Copy, exactly and without additions, every line in the records below from the one holding "Features (280, 69)" through the one holding "src\main\java\org\reso\commander\common\TestUtils.java:516", both ends included.

Extracted records:
• • • • • • •

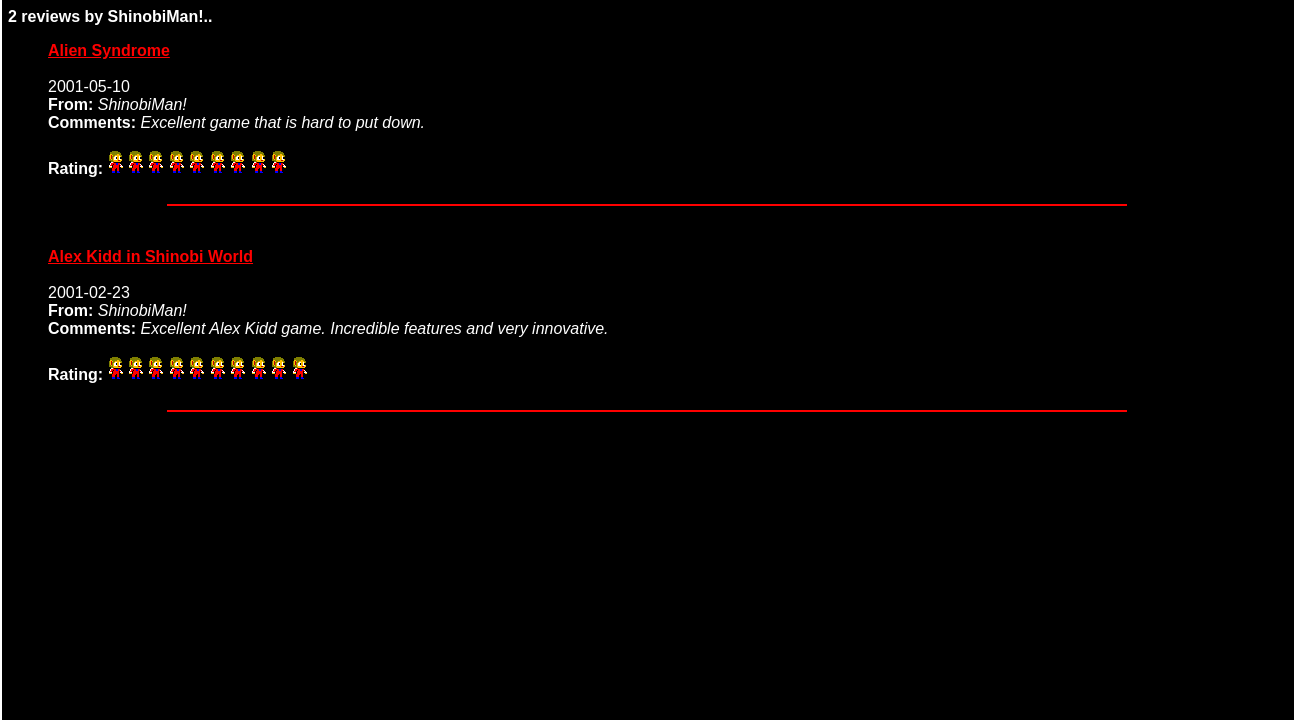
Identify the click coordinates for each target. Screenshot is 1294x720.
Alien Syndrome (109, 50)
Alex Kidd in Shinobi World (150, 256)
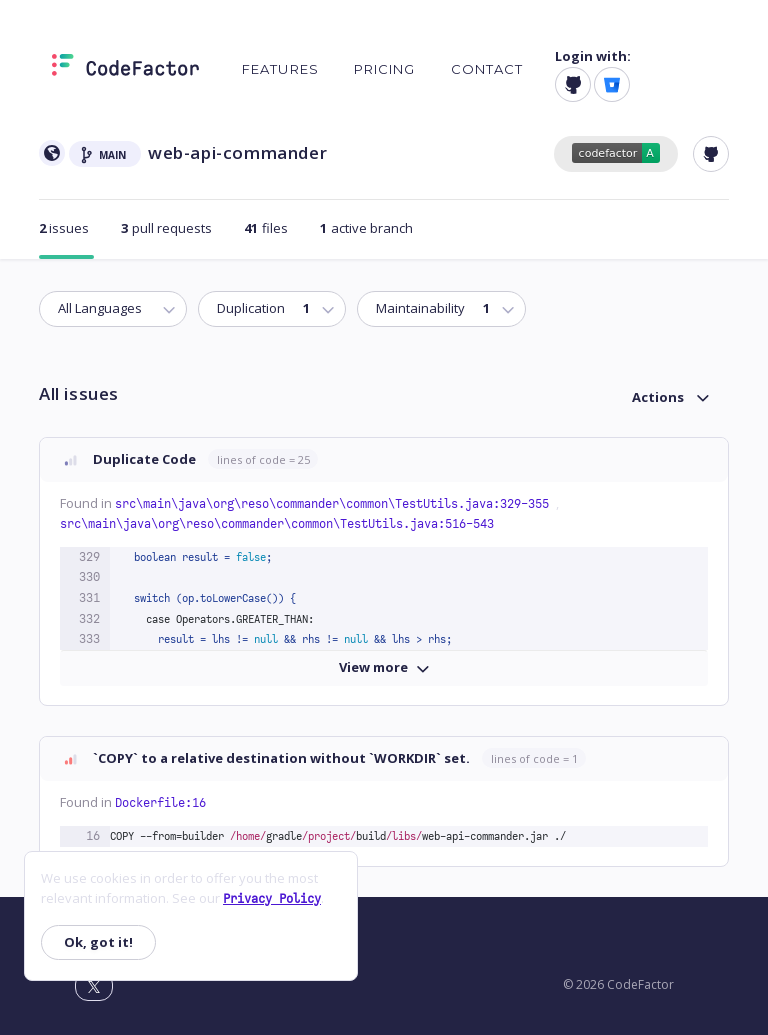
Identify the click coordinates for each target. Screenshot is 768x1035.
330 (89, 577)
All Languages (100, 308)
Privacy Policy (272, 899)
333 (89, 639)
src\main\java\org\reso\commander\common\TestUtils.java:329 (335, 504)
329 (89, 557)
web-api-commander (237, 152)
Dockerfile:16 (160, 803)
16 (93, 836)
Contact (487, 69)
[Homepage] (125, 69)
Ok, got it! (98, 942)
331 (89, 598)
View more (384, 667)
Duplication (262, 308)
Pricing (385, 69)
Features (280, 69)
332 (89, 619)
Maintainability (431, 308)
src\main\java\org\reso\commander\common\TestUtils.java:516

• • • • • • •

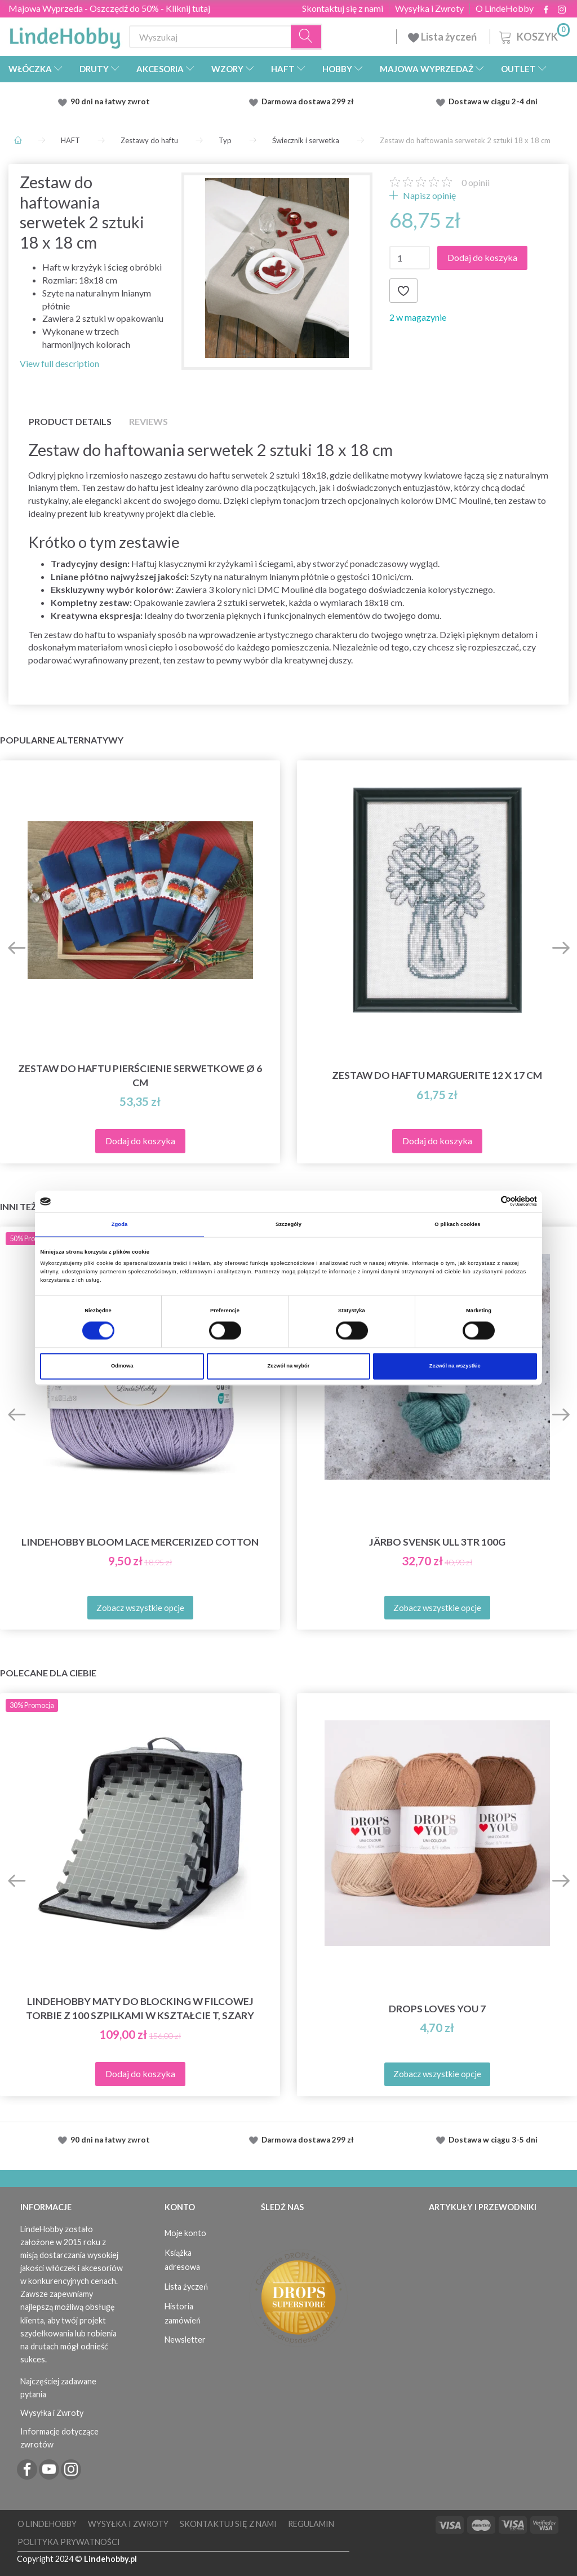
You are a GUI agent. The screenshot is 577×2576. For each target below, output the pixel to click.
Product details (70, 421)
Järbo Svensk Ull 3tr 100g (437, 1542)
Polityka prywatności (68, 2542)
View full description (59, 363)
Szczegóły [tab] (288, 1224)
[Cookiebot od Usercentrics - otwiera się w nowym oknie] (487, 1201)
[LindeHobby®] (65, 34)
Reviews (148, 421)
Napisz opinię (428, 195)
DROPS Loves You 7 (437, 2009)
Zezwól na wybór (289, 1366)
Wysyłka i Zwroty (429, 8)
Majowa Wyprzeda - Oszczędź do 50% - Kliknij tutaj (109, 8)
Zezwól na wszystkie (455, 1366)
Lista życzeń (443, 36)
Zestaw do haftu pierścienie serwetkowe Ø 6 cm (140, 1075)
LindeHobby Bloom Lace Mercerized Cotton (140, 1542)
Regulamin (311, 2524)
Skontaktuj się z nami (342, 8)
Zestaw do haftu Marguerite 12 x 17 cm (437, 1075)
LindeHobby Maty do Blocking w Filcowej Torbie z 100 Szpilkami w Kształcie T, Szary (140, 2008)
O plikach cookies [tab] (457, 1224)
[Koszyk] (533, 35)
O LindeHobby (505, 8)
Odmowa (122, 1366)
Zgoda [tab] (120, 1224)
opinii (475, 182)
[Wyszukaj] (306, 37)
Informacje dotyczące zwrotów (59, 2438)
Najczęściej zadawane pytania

• • • • • • •

◆ **REPLY TO THE TASK**
Features (280, 69)
332 (89, 619)
Maintainability (431, 308)
src\main\java\org\reso\commander\common\TestUtils.java:516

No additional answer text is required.